┌─ SOURCE MATERIAL

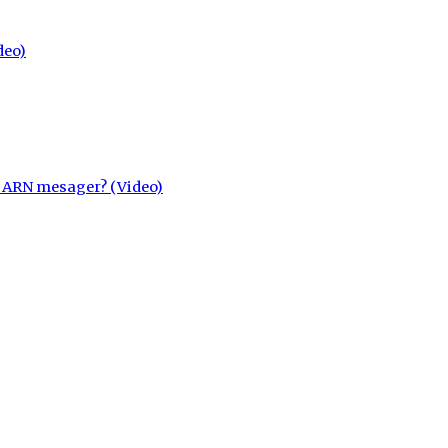
deo)
cu ARN mesager? (Video)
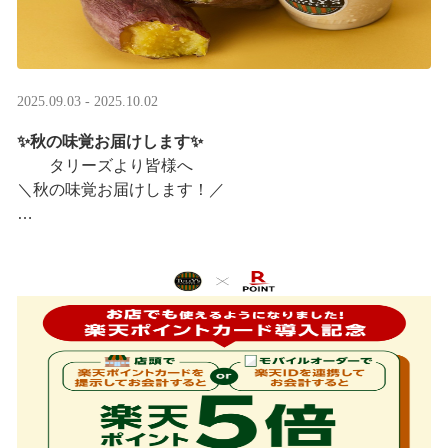
2025.09.03 - 2025.10.02
✨秋の味覚お届けします✨
タリーズより皆様へ
＼秋の味覚お届けします！／
ほっこりカラメルOIMOラテ
＆TEA カラメルOIMOティーシェイク
実りの秋らしいほっこりフードも続々登場です♪
涼しい店内で一足早い秋の訪 ···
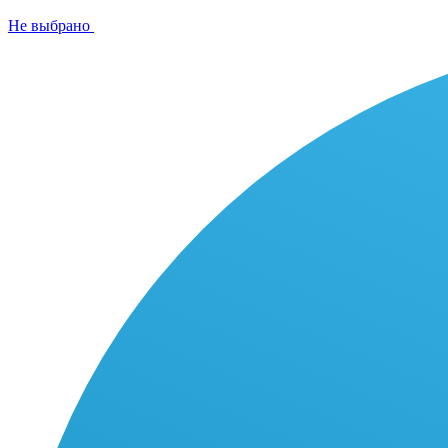
Не выбрано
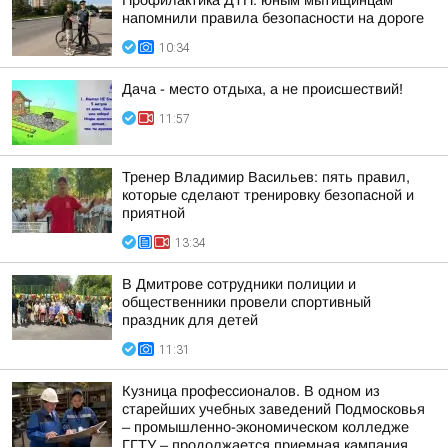
Профилактика ДТП: юным мытищинцам
напомнили правила безопасности на дороге
10:34
Дача - место отдыха, а не происшествий!
11:57
Тренер Владимир Васильев: пять правил,
которые сделают тренировку безопасной и
приятной
13:34
В Дмитрове сотрудники полиции и
общественники провели спортивный
праздник для детей
11:31
Кузница профессионалов. В одном из
старейших учебных заведений Подмосковья
– промышленно-экономическом колледже
ГГТУ – продолжается приемная кампания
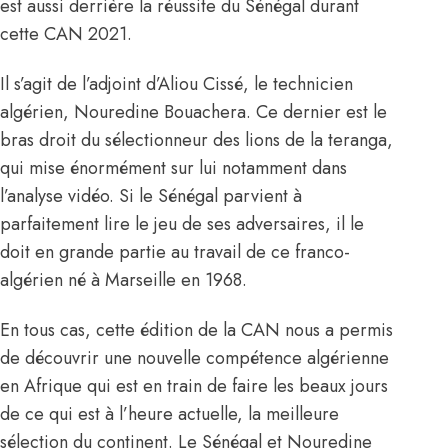
est aussi derrière la réussite du Sénégal durant
cette CAN 2021.
Il s’agit de l’adjoint d’Aliou Cissé, le technicien
algérien, Nouredine Bouachera. Ce dernier est le
bras droit du sélectionneur des lions de la teranga,
qui mise énormément sur lui notamment dans
l’analyse vidéo. Si le Sénégal parvient à
parfaitement lire le jeu de ses adversaires, il le
doit en grande partie au travail de ce franco-
algérien né à Marseille en 1968.
En tous cas, cette édition de la CAN nous a permis
de découvrir une nouvelle compétence algérienne
en Afrique qui est en train de faire les beaux jours
de ce qui est à l’heure actuelle, la meilleure
sélection du continent. Le Sénégal et Nouredine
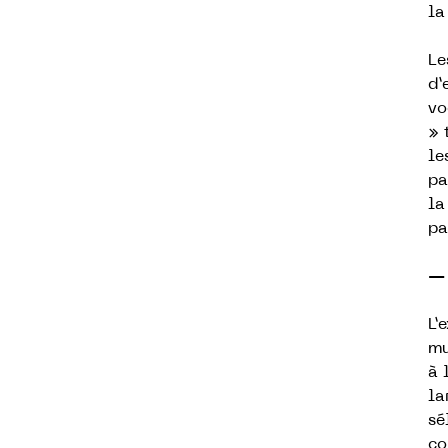
la
Le
d’
vo
» 
le
pa
la
pa
— 
L’
mu
à 
la
sé
co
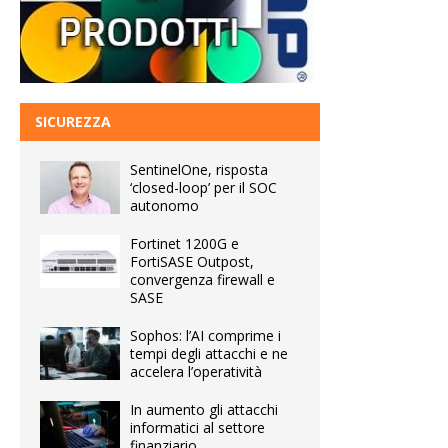
SICUREZZA
SentinelOne, risposta
‘closed-loop’ per il SOC
autonomo
Fortinet 1200G e
FortiSASE Outpost,
convergenza firewall e
SASE
Sophos: l’AI comprime i
tempi degli attacchi e ne
accelera l’operatività
In aumento gli attacchi
informatici al settore
finanziario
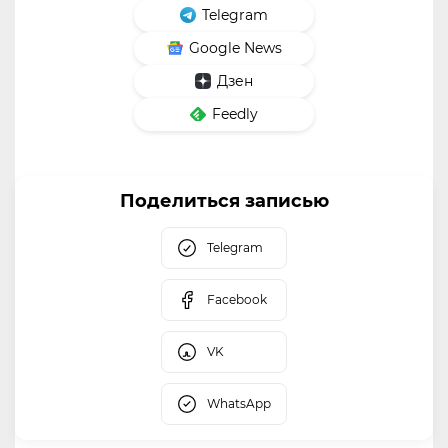
Telegram
Google News
Дзен
Feedly
Поделиться записью
Telegram
Facebook
VK
WhatsApp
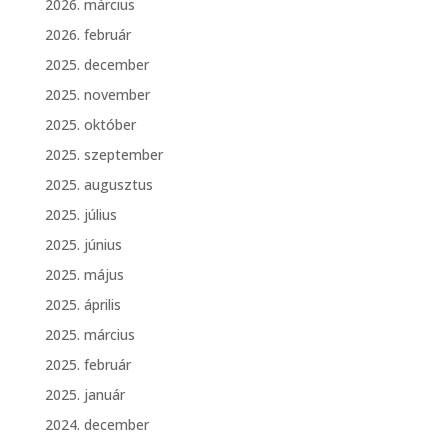
2026. március
2026. február
2025. december
2025. november
2025. október
2025. szeptember
2025. augusztus
2025. július
2025. június
2025. május
2025. április
2025. március
2025. február
2025. január
2024. december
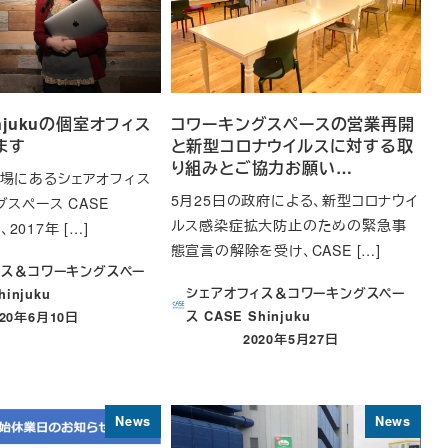
injukuの個室オフィス
コワーキングスペースの営業再開
ます
と新型コロナウイルスに対する取
り組みとご協力お願い…
場にあるシェアオフィス
5月25日の政府による、新型コロナウイ
スペース CASE
ルス感染症拡大防止のための緊急事
、2017年 […]
態宣言の解除を受け、CASE […]
ィス＆コワーキングスペー
シェアオフィス＆コワーキングスペー
hinjuku
ス CASE Shinjuku
020年6月10日
稿日
2020年5月27日
投稿日
News
News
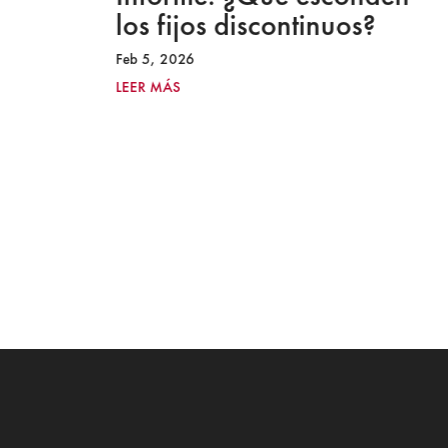
los fijos discontinuos?
Feb 5, 2026
LEER MÁS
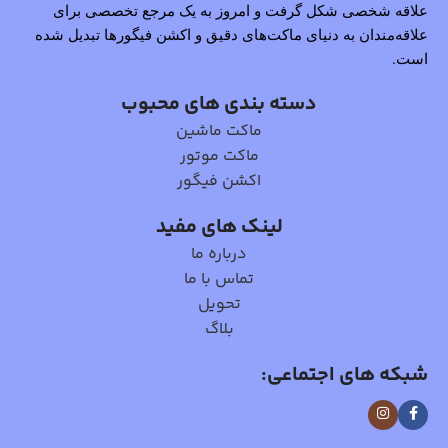
علاقه شخصی شکل گرفت و امروز به یک مرجع تخصصی برای
علاقه‌مندان به دنیای ماکت‌های دقیق و اکشن فیگورها تبدیل شده
است.
دسته بندی های محبوب
ماکت ماشین
ماکت موتور
اکشن فیگور
لینک های مفید
درباره ما
تماس با ما
تحویل
بلاگ
شبکه های اجتماعی:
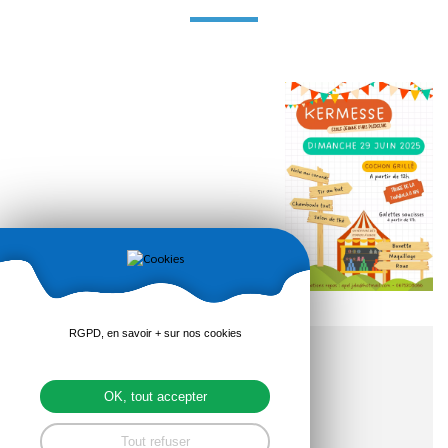
RGPD, en savoir + sur nos cookies
à partir de 12 heures.
OK, tout accepter
Tout refuser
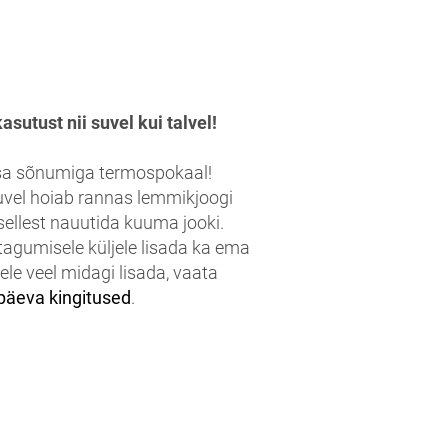
asutust nii suvel kui talvel!
a sõnumiga termospokaal!
suvel hoiab rannas lemmikjoogi
sellest nauutida kuuma jooki.
tagumisele küljele lisada ka ema
ele veel midagi lisada, vaata
äeva kingitused
.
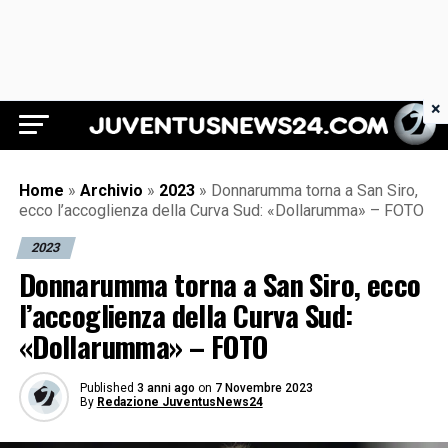
×
Juventus News 24
Home
»
Archivio
»
2023
»
Donnarumma torna a San Siro,
ecco l’accoglienza della Curva Sud: «Dollarumma» – FOTO
2023
Donnarumma torna a San Siro, ecco
l’accoglienza della Curva Sud:
«Dollarumma» – FOTO
Published
3 anni ago
on
7 Novembre 2023
By
Redazione JuventusNews24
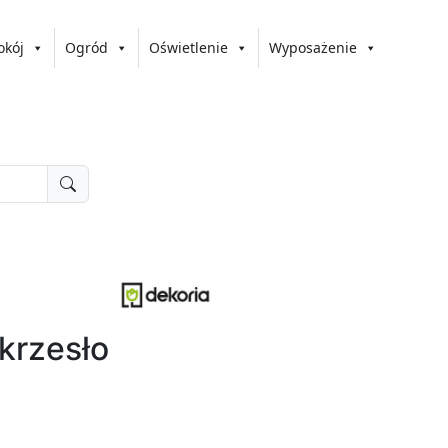
okój
Ogród
Oświetlenie
Wyposażenie
 krzesło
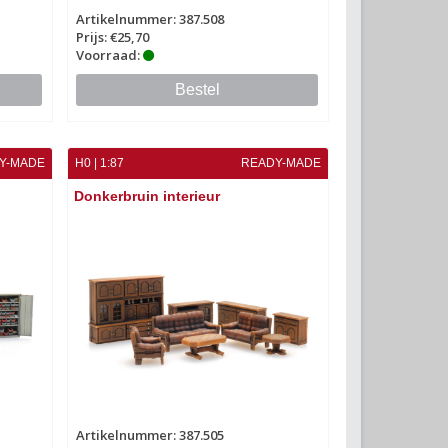
Artikelnummer: 387.508
Prijs: €25,70
Voorraad:
Bestel
Y-MADE
H0 | 1:87
READY-MADE
Donkerbruin interieur
Artikelnummer: 387.505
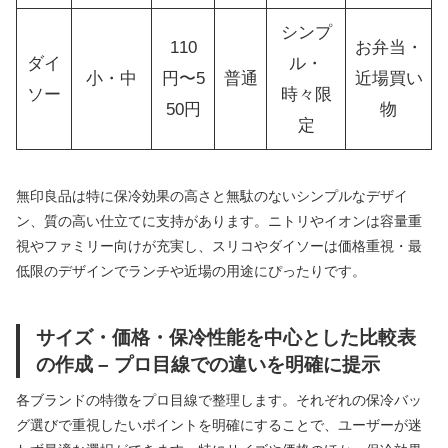
シンプ
110
お弁当・
ダイ
ル・
小・中
円〜5
普通
近場買い
ソー
時々限
50円
物
定
無印良品は特に保冷効果の高さと無駄のないシンプルなデザイ
ン、質の高い仕立てに支持があります。ニトリやイオンは容量重
視やファミリー向けが充実し、スリコやダイソーは価格重視・最
低限のデザインでランチや近場の用途にぴったりです。
サイズ・価格・保冷性能を中心とした比較表
の作成 – プロ目線での違いを明確に提示
各ブランドの特徴をプロ目線で整理します。それぞれの保冷バッ
グ選びで重視したいポイントを明確にすることで、ユーザーが迷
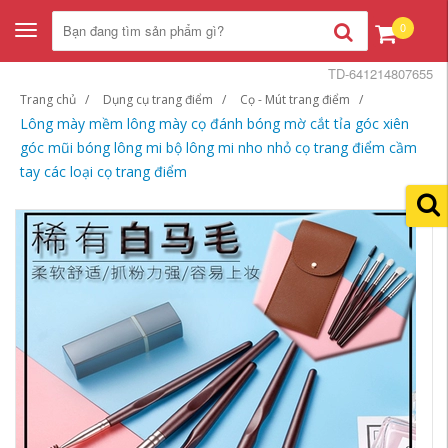
0
Toggle
navigation
TD-641214807655
Trang chủ
Dụng cụ trang điểm
Cọ - Mút trang điểm
Lông mày mềm lông mày cọ đánh bóng mờ cắt tỉa góc xiên
góc mũi bóng lông mi bộ lông mi nho nhỏ cọ trang điểm cầm
tay các loại cọ trang điểm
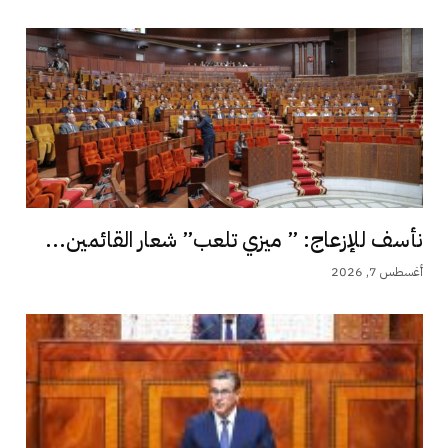
نأسف للإزعاج: ” ميزي تلعب” شعار القائمين...
أغسطس 7, 2026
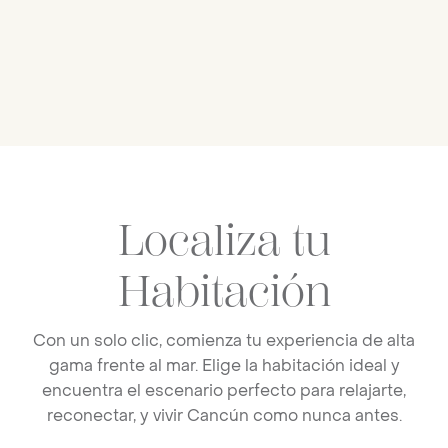
Slide2, Link to Larger Image,
Localiza tu
Habitación
Con un solo clic, comienza tu experiencia de alta
gama frente al mar. Elige la habitación ideal y
encuentra el escenario perfecto para relajarte,
reconectar, y vivir Cancún como nunca antes.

└─

> _ASSIGNED TASK_:
Copy the records exactly as they appear, excluding images.

> _FINISHED EXERCISE_:
deo)
cu ARN mesager? (Video)
2025.09.03 - 2025.10.02
✨秋の味覚お届けします✨
タリーズより皆様へ
＼秋の味覚お届けします！／
ほっこりカラメルOIMOラテ
＆TEA カラメルOIMOティーシェイク
実りの秋らしいほっこりフードも続々登場です♪
涼しい店内で一足早い秋の訪 ···
Не выбрано
Профилактика ДТП: юным мытищинцам
напомнили правила безопасности на дороге
10:34
Дача - место отдыха, а не происшествий!
11:57
Тренер Владимир Васильев: пять правил,
которые сделают тренировку безопасной и
приятной
13:34
В Дмитрове сотрудники полиции и
общественники провели спортивный
праздник для детей
11:31
Кузница профессионалов. В одном из
старейших учебных заведений Подмосковья
– промышленно-экономическом колледже
ГГТУ – продолжается приемная кампания
est aussi derrière la réussite du Sénégal durant
cette CAN 2021.
Il s’agit de l’adjoint d’Aliou Cissé, le technicien
algérien, Nouredine Bouachera. Ce dernier est le
bras droit du sélectionneur des lions de la teranga,
qui mise énormément sur lui notamment dans
l’analyse vidéo. Si le Sénégal parvient à
parfaitement lire le jeu de ses adversaires, il le
doit en grande partie au travail de ce franco-
algérien né à Marseille en 1968.
En tous cas, cette édition de la CAN nous a permis
de découvrir une nouvelle compétence algérienne
en Afrique qui est en train de faire les beaux jours
de ce qui est à l’heure actuelle, la meilleure
sélection du continent. Le Sénégal et Nouredine
la
Le
d’
vo
» 
le
pa
la
pa
— 
L’
mu
à 
la
sé
co
SICUREZZA
SentinelOne, risposta
‘closed-loop’ per il SOC
autonomo
Fortinet 1200G e
FortiSASE Outpost,
convergenza firewall e
SASE
Sophos: l’AI comprime i
tempi degli attacchi e ne
accelera l’operatività
In aumento gli attacchi
informatici al settore
finanziario
Telegram
Google News
Дзен
Feedly
Поделиться записью
Telegram
Facebook
VK
WhatsApp
2026. március
2026. február
2025. december
2025. november
2025. október
2025. szeptember
2025. augusztus
2025. július
2025. június
2025. május
2025. április
2025. március
2025. február
2025. január
2024. december
injukuの個室オフィス
コワーキングスペースの営業再開
ます
と新型コロナウイルスに対する取
り組みとご協力お願い…
場にあるシェアオフィス
5月25日の政府による、新型コロナウイ
スペース CASE
ルス感染症拡大防止のための緊急事
、2017年 […]
態宣言の解除を受け、CASE […]
ィス＆コワーキングスペー
シェアオフィス＆コワーキングスペー
hinjuku
ス CASE Shinjuku
020年6月10日
稿日
2020年5月27日
投稿日
News
News
los fijos discontinuos?
Feb 5, 2026
LEER MÁS
علاقه شخصی شکل گرفت و امروز به یک مرجع تخصصی برای
علاقه‌مندان به دنیای ماکت‌های دقیق و اکشن فیگورها تبدیل شده
است.
دسته بندی های محبوب
ماکت ماشین
ماکت موتور
اکشن فیگور
لینک های مفید
درباره ما
تماس با ما
تحویل
بلاگ
شبکه های اجتماعی:
RGPD, en savoir + sur nos cookies
à partir de 12 heures.
OK, tout accepter
Tout refuser
asutust nii suvel kui talvel!
a sõnumiga termospokaal!
suvel hoiab rannas lemmikjoogi
sellest nauutida kuuma jooki.
tagumisele küljele lisada ka ema
ele veel midagi lisada, vaata
äeva kingitused
.
×
Juventus News 24
Home
»
Archivio
»
2023
»
Donnarumma torna a San Siro,
ecco l’accoglienza della Curva Sud: «Dollarumma» – FOTO
2023
Donnarumma torna a San Siro, ecco
l’accoglienza della Curva Sud:
«Dollarumma» – FOTO
Published
3 anni ago
on
7 Novembre 2023
By
Redazione JuventusNews24
okój
Ogród
Oświetlenie
Wyposażenie
 krzesło
Artikelnummer: 387.508
Prijs: €25,70
Voorraad:
Bestel
Y-MADE
H0 | 1:87
READY-MADE
Donkerbruin interieur
Artikelnummer: 387.505
シンプ
110
お弁当・
ダイ
ル・
小・中
円〜5
普通
近場買い
ソー
時々限
50円
物
定
無印良品は特に保冷効果の高さと無駄のないシンプルなデザイ
ン、質の高い仕立てに支持があります。ニトリやイオンは容量重
視やファミリー向けが充実し、スリコやダイソーは価格重視・最
低限のデザインでランチや近場の用途にぴったりです。
サイズ・価格・保冷性能を中心とした比較表
の作成 – プロ目線での違いを明確に提示
各ブランドの特徴をプロ目線で整理します。それぞれの保冷バッ
グ選びで重視したいポイントを明確にすることで、ユーザーが迷
0
Toggle
navigation
TD-641214807655
Trang chủ
Dụng cụ trang điểm
Cọ - Mút trang điểm
Lông mày mềm lông mày cọ đánh bóng mờ cắt tỉa góc xiên
góc mũi bóng lông mi bộ lông mi nho nhỏ cọ trang điểm cầm
tay các loại cọ trang điểm
نأسف للإزعاج: ” ميزي تلعب” شعار القائمين...
أغسطس 7, 2026
Slide2, Link to Larger Image,
Localiza tu
Habitación
Con un solo clic, comienza tu experiencia de alta
gama frente al mar. Elige la habitación ideal y
encuentra el escenario perfecto para relajarte,
reconectar, y vivir Cancún como nunca antes.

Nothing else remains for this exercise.